I’m going to go over:

• the theory behind message brokers – for the uninitiated (if you meet the conditions laid above, you can skip this part),
• the most common distribution patterns for message brokers,
• advantages and disadvantages of message brokers,
• major use cases for message brokers, that is: long-running tasks and crucial APIs, microservices, mobile apps, transactional systems, and data feed management,
• popular message brokers currently on the market,
• a practical implementation of a message brokers using AWS services, SNS and SQS in particular, complete with code.

We’ve got a lot to cover so let’s just do it!

What is a message broker? ✉️

A message broker is a piece of software, which enables services and applications to communicate with each other using messages. The message structure is formally defined and independent from the services that send them.
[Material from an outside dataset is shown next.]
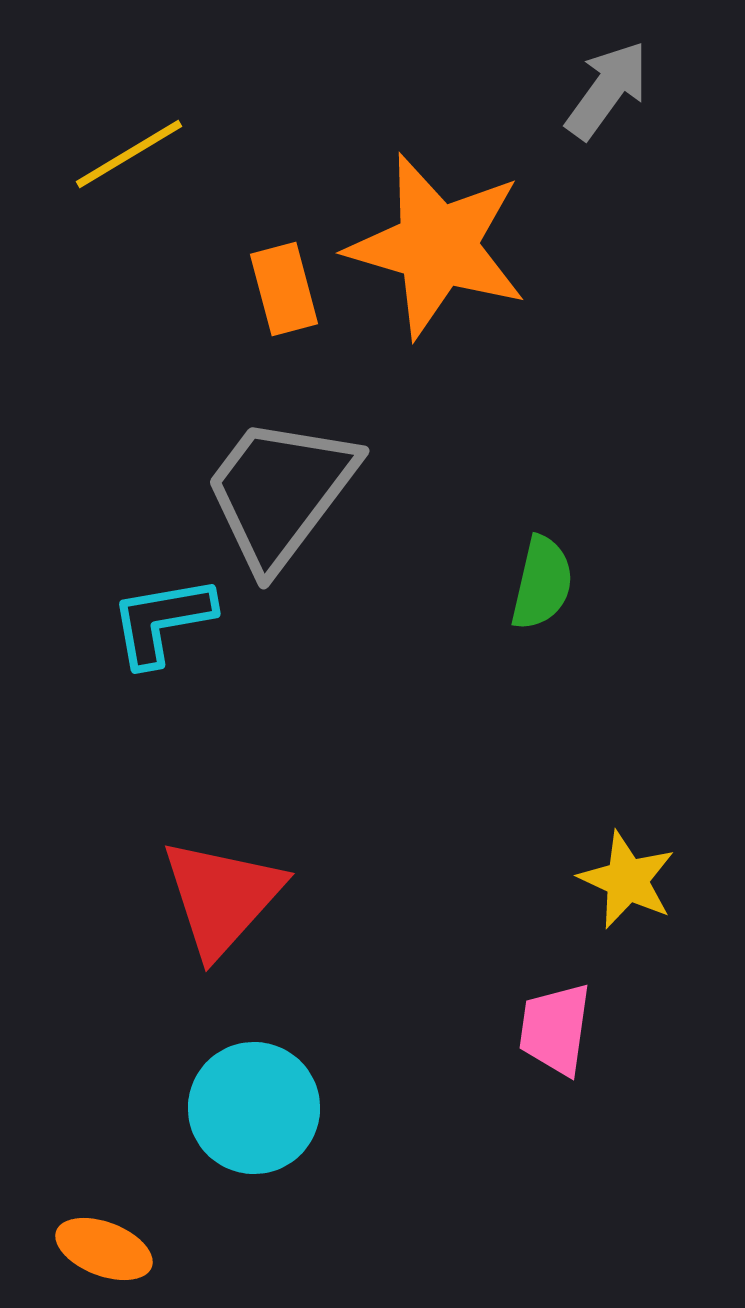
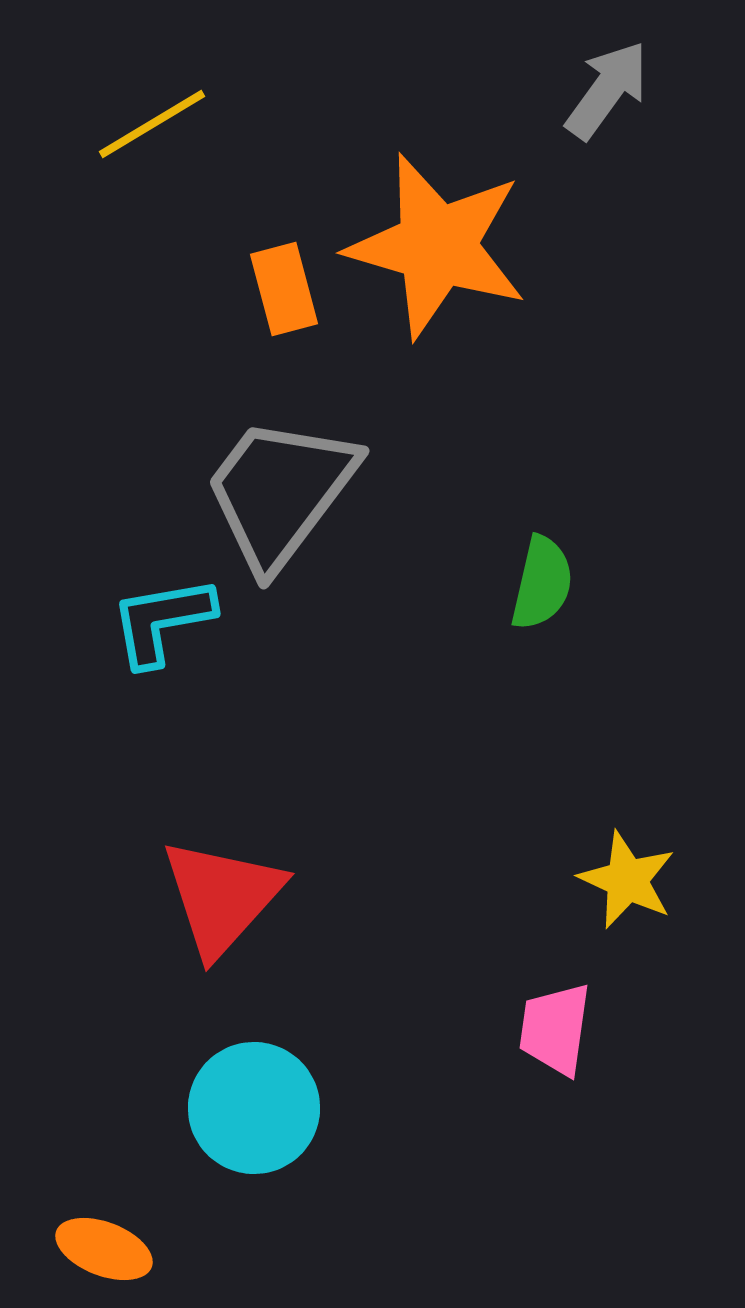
yellow line: moved 23 px right, 30 px up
This allows applications to share information with one another, even if they’re written in different programming languages!

Sounds cool, right?

How do message brokers work? 🤔

Before we start let’s get through some basic concepts of a message broker:

• Producer – the application responsible for sending messages. It’s connected with the message broker. In publish/subscribe pattern (we’ll move on to that) they are called publishers. 
• Consumer – the endpoint that consumes messages waiting in the message broker. In publish/subscribe pattern they are called subscribers. 
• Queue/topic – a folder in a filesystem. Message broker uses them to store messages.

There are two particularly popular distribution patterns for message brokers. Let’s take a look at them.

Two most common distribution patterns

Point-to-point messaging

In this pattern, there is one-to-one relation set between the sender and the receiver of the message. Each message is sent and consumed only once. We can use this pattern for example, when some action needs to be performed only once.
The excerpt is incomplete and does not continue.